Last Updated Jul 7, 2010 11:05 AM EDT
Pointing Fingers After the Fact
At the heart of these suits is the fact that 401(k) plan sponsors are required to operate a plan in the best interests of the plan participants. The fiduciary standard that Congress didn't have the spine to impose on brokers in the recent financial reform bill already exists for the folks running retirement plans covered by ERISA. In 401(k) stop-drop cases, plaintiff arguments typically focus on whether it was prudent for a plan to continue to offer investment in company stock if it had knowledge the company had some skeletons in its closet. These suits typically bubble up only in hindsight after a steep stock drop, as we're seeing in the aftermath of the BP oil spill.
To date, plaintiffs haven't had an easy time getting their cases past first base. A 1995 legal decision gives plan sponsors a "presumption of prudence." Interestingly, the Department of Labor-the enforcer of ERISA-recently filed an amicus brief in a case involving a Motorola stop drop case, challenging presumed prudence.
Plenty of Blame to Share
The lawyers will be busy for years arguing these cases, and with every investment bubble, financial crisis or BP-ish implosion new cases will materialize. But attacking the problem after it happens misses the real need: Render stock drop cases obsolete by making it hard, if not impossible, for plan participants to over-load on company stock. If you only have 5 percent or so riding on company stock, your retirement isn't derailed no matter how severe the blow up. Yet even today, after a string of stock-drop implosions, Hewitt Associates reports that plan participants who can invest in company stock have an average of nearly 20 percent of their assets riding on that one stock.
Washington took a stab at the company stock issue in the wake of Enron's 2001 collapse-many employees had more than half of their retirement assets invested in company stock-passing regulations that made it easier for employees to diversify out of company stock received as a matching contribution. And indeed, there has been a drop in the overall reliance on company stock. But a 20 percent average is still way too high. Washington understands the power of nudges and automation. So how about automating a company stock cut-off feature? When participants' reach a preset limit in company stock-say 5 percent to 10 percent of their account total-any additional investments would require the employee to override the limit by selecting to opt-out.
Employers could step up to the plate as well. Why invite the lawsuits in the first place? Change your policy to restrict investment in company stock and it becomes a moot issue. And that includes circling back to employees when market appreciation of old stock purchases pushes the weighting into the danger zone. Moreover, if a participant has a high percentage in company stock, might it be prudent to consider making the matching contribution in something other than company stock? Just saying.
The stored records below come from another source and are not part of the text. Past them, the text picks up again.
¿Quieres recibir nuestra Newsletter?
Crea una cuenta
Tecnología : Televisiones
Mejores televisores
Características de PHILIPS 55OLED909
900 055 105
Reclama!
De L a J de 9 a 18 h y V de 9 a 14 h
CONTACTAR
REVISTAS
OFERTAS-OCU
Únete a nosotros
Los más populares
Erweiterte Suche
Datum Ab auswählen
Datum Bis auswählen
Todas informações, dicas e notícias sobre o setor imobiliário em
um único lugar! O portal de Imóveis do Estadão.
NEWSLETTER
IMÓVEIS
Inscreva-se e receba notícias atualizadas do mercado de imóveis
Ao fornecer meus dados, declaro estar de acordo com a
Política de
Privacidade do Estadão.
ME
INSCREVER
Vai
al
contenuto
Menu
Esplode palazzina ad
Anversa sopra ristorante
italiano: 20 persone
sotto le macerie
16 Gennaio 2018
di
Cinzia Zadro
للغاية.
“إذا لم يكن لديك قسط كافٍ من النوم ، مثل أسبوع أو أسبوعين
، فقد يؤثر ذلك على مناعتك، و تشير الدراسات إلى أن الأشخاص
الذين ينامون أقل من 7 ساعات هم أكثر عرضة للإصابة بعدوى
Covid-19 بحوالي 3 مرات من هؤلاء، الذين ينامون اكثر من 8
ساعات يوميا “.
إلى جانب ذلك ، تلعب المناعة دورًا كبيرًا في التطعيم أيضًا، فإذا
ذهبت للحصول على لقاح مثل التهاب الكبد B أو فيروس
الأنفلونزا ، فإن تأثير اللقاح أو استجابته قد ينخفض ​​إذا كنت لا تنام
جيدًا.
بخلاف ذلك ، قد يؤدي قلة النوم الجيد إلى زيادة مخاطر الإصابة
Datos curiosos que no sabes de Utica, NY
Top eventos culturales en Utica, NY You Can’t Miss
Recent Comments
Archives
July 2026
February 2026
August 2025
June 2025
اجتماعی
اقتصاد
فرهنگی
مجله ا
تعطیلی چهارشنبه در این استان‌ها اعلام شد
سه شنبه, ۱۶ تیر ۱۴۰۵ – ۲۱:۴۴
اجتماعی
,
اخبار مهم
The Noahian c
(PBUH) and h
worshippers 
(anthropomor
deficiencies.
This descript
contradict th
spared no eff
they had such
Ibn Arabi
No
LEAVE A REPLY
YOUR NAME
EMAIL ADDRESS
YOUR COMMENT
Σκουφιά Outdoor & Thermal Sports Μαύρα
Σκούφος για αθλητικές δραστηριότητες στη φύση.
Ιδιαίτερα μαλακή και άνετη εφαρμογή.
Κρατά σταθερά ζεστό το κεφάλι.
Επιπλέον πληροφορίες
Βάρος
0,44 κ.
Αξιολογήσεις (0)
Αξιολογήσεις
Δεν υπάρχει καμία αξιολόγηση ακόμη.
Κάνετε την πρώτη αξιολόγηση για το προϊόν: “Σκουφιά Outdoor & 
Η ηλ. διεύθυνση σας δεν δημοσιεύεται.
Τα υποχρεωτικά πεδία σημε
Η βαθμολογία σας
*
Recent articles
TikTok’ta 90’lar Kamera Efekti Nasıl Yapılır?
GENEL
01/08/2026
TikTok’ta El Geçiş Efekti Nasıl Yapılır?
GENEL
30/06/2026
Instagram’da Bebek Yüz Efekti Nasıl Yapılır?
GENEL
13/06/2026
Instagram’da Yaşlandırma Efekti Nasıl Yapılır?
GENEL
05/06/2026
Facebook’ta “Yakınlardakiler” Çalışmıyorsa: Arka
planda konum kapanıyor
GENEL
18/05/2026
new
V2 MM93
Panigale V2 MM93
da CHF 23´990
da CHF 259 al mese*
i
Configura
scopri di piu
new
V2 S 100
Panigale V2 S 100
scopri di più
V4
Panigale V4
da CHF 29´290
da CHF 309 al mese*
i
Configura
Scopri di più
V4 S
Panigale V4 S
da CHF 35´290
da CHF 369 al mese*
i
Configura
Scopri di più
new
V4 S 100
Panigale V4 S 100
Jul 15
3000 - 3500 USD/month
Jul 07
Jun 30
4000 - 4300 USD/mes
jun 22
And I am well aware employees shoulder plenty of the blame here. In 2010 there's just no excuse for not understanding and heeding the laws of diversification. Sure, it would be helpful if Washington and plan sponsors provided some nudges, but at the end of the day all of this would be unnecessary if plan participants simply took responsibility for their retirement security by keeping their company stock allocation below 10 percent.